Grasping what’s truly eternal—of Christ’s completed work and the glory to come—steels us for the suffering we’ll face in the hospital. It also emboldens us to serve as Christ’s ambassadors in a secular system devoid of gospel hope. Christian health professionals often worry that witnessing in the hospital will jeopardize their position; I myself have conversed with doctors whose public prayers have earned them administrative warnings.
Yet we also feel convicted to share the truth with those walking in the valley of the shadow of death. The authors are sensitive to these difficulties and offer encouragement, invoking biblical guidance: “Just be prepared to always give the reason or source of your joy to anyone who may ask, doing so full of grace and seasoned with salt.”
How do we nurture this perspective of medicine as ministry when we’re sleep-deprived and dodging insults from angry patients?

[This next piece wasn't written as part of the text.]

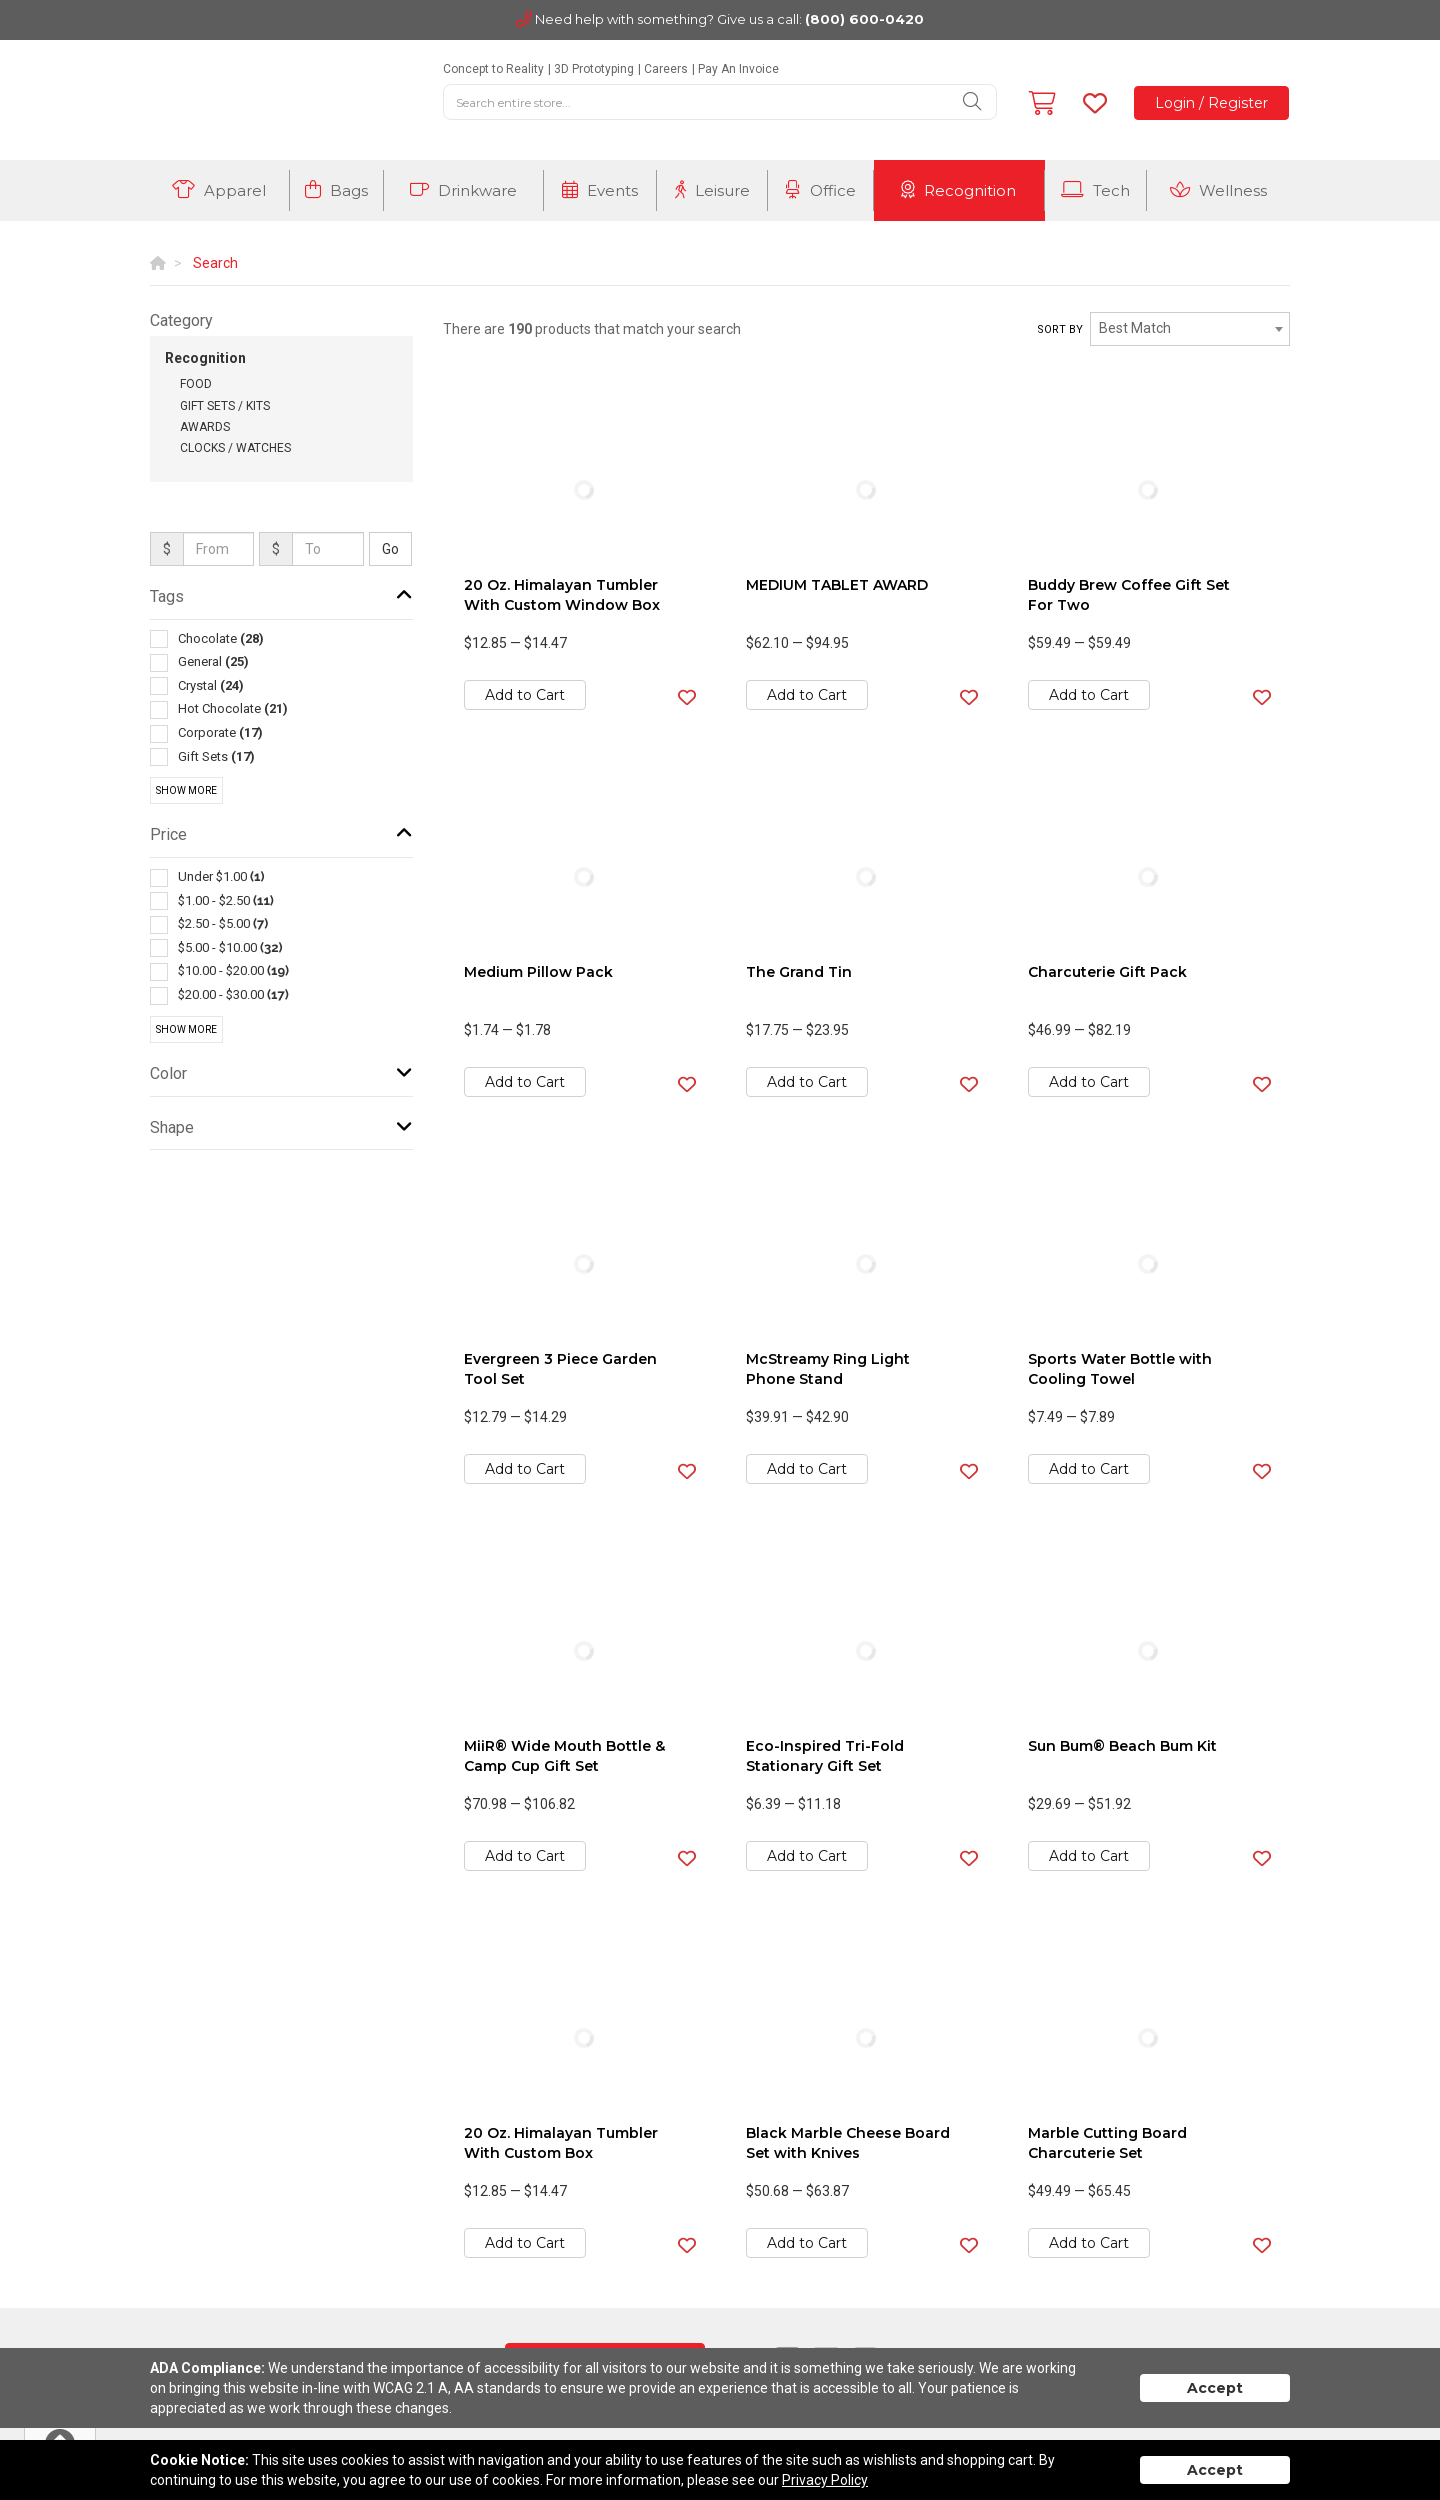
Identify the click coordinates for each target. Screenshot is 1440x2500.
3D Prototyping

How do we maintain a Christ-centered focus when the demands of clinical work and family life edge out time for reading Scripture?
Acknowledging these practical challenges, the authors offer seven strategies for health care professionals to grow in faith: continuous training (in medicine and Scripture alike), prayer, Sabbath rest, reminders that we are mere partners in reaping God’s harvest, close discipling relationships within the health care community, broader patterns of Christian fellowship, and mission work.

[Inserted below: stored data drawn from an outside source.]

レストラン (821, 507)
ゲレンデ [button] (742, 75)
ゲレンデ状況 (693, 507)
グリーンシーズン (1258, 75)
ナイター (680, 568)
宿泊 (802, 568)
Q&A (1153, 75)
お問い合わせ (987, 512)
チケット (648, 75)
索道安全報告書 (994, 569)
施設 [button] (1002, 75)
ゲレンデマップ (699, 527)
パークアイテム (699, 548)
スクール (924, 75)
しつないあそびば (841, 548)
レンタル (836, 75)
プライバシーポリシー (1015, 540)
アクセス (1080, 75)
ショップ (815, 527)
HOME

Most crucial among these is a pledge to remain in God’s Word:
THE most important thing you can do as a CHP is to practice spending consistent time with God in his perfect Word. … It is the Bible and then the Physicians’ Desk Reference. It is the Bible and then the Diagnostic and Statistical Manual of Mental Disorders. It is the Bible and then Therapeutic Modalities for Musculoskeletal Injuries. It is the Bible and then the Atlas of Human Anatomy. Saturate your heart and mind in God’s Word.
For many medical students and residents, remaining in the Word is precisely the challenge. Perhaps because no physician contributed to the book, Scripture and Scrubs doesn’t explicitly address the spiritual hurdles ingrained within medical training. How do residents ensure Bible intake in a culture that dismisses an 80-hour work week (two full-time jobs!) as insufficient time in the hospital? The authors note that “Sunday worship gatherings and small group discipleship are vital places for hurting CHPs to be rejuvenated in the gospel.” But the rigorous schedules of trainees often preclude such fellowship.

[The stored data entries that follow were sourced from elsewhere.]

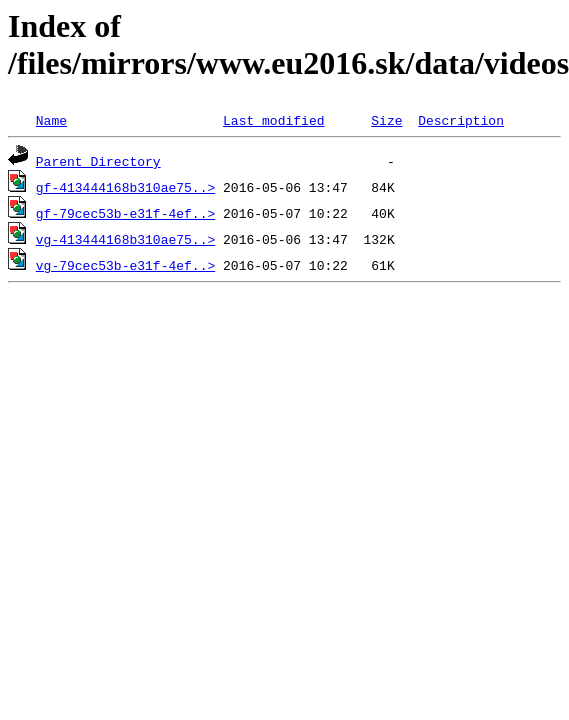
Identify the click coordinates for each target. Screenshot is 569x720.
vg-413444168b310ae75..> (125, 239)
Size (386, 120)
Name (51, 120)
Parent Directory (98, 161)
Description (461, 120)
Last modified (273, 120)
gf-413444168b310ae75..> (125, 187)
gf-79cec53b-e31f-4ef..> (125, 213)
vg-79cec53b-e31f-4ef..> (125, 265)
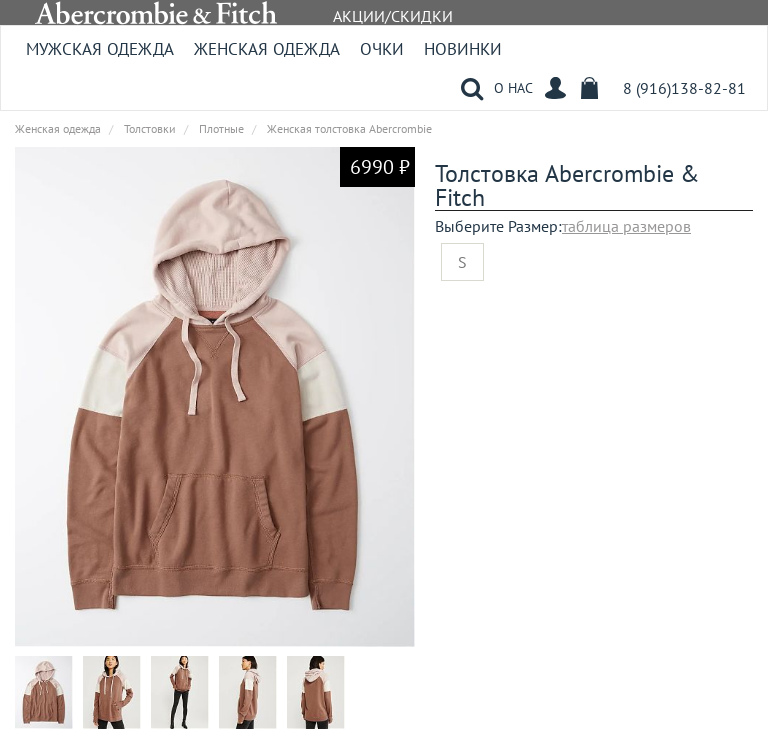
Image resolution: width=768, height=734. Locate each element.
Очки (382, 49)
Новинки (463, 49)
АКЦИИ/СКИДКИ (393, 16)
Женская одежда (267, 49)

If remaining diligent in studying God’s Word is key, actually doing so may require creativity. Audio Bibles and sermons during the commute to and from the hospital can provide a lifeline. So can daily devotional emails perused on the walk to the call room, or online connections—perhaps involving text messages of Scripture throughout the day—with Christian colleagues who can speak into and understand the burdens of caregiving.
Even with this caveat, Scripture and Scrubs provides a sorely needed service by anchoring exhausted health care professionals in the gospel. The authors encourage the weary to press on when the hours grow long and to remember their hope when despair encroaches. They infuse suffering with meaning and drudgery with significance. Most of all, they point health workers everywhere to the true source of healing—Christ, who laid down his life for us, and by whose wounds we are healed (Isa. 53:5).
Kathryn Butler is a writer and a former trauma surgeon. Her books include The Dream Keeper Saga series and Between Life and Death: A Gospel-Centered-Guide to End-of-Life Medical Care.